Veilchen

März 11 – Veilchen (Viola spec.)

erschienen im Main-Echo, © Morgane Bannöhr

In alten Poesiebüchern taucht das Veilchen häufig auf: „Sei wie das Veilchen im Moose, bescheiden, sittsam und rein…“, das beschreibt die bekannteste Bedeutung dieses Pflänzchens. Darüberhinaus wurde es schon früh auch in anderen Kulturen als Symbol für Frühling, Hoffnung und Liebe verwendet. So hatte Aphrodite, die griechische Liebesgöttin, den Beinamen „die Veilchenbekränzte“; Napoleon mochte die Blume so gern, dass sie zu seinem politischen Abzeichen wurde.

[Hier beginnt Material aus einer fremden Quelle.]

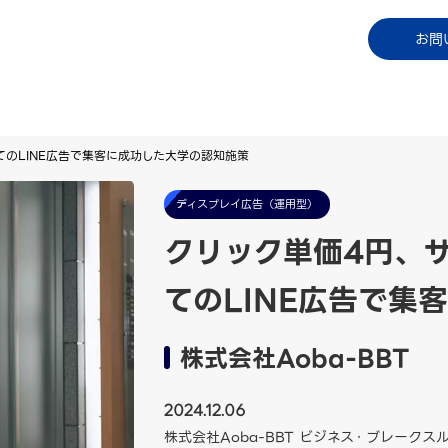
コラム
資料ダウンロード
お知らせ
ご利用中
お問
のLINE広告で集客に成功した大学の認知施策
ディスプレイ広告（運用型）
クリック単価4円、
てのLINE広告で集
株式会社Aoba-BBT
2024.12.06
株式会社Aoba-BBT ビジネス・ブレーク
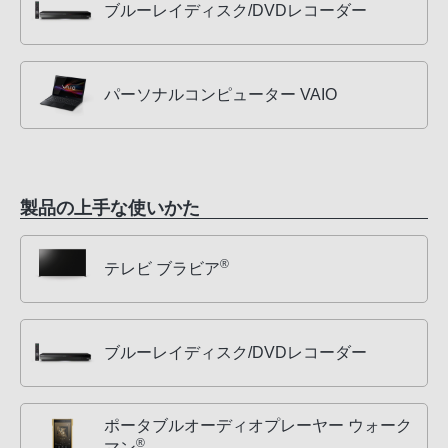
ブルーレイディスク/DVDレコーダー
パーソナルコンピューター VAIO
製品の上手な使いかた
®
テレビ ブラビア
ブルーレイディスク/DVDレコーダー
ポータブルオーディオプレーヤー ウォーク
®
マン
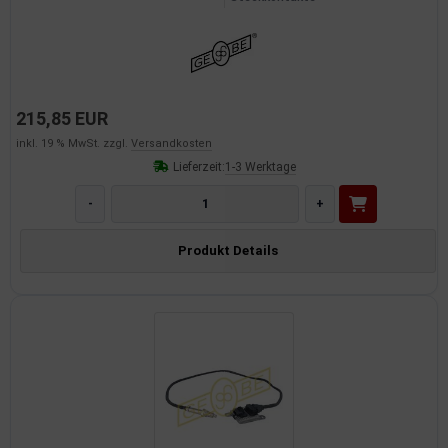
dantrieb
ementrieb
der/Reifen
215,85 EUR
inkl. 19 % MwSt. zzgl.
Versandkosten
heibenreinigung
Lieferzeit:
1-3 Werktage
heinwerferreinigung
-
+
hließanlage
Produkt Details
cherheitssysteme
ezialwerkzeuge
ansportvorrichtung
rkstattausrüstung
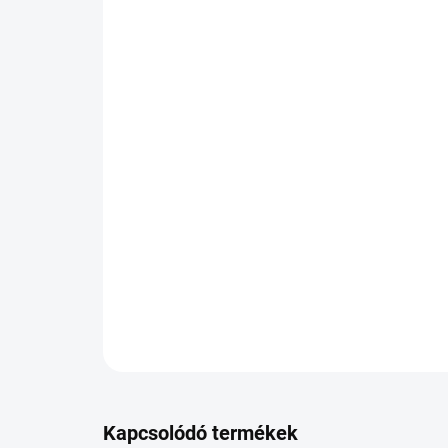
Kapcsolódó termékek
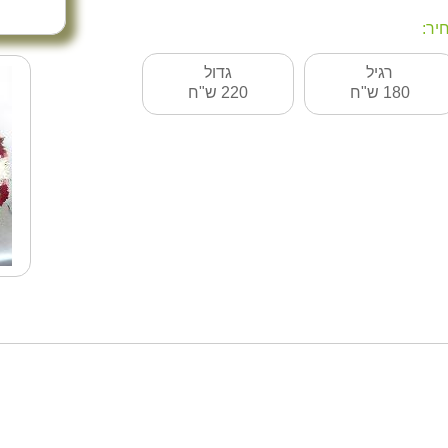
יר:
רגיל
גדול
180 ש"ח
220 ש"ח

Doch auch wenn das Veilchen es sich gerne halb versteckt unter Hecken und in lichten Wälder gemütlich macht, ist es doch kräftig in seinem Überlebensdrang. Seine Verbreitung erfolgt über Ausläufer und über Samen mit ihren ölhaltigen Anhängseln, die gerne von Ameisen weitergetragen werden. Für manchen Schmetterling bildet es die Lebensgrundlage, weswegen es sogar in deren Namen auftaucht, z.B. der Veilchen-Scheckenfalter oder der Veilchen-Perlmuttfalter.

Insgesamt gehören zur Familie der Veilchengewächse über 500 Arten, davon sind die bekanntesten unter anderem das Wohlriechende Veilchen, das Hunds- sowie das Waldveilchen und auch das Acker-Stiefmütterchen. Die weit verbreiteten Garten-Stiefmütterchen entstanden durch Kreuzungen und Auslesen.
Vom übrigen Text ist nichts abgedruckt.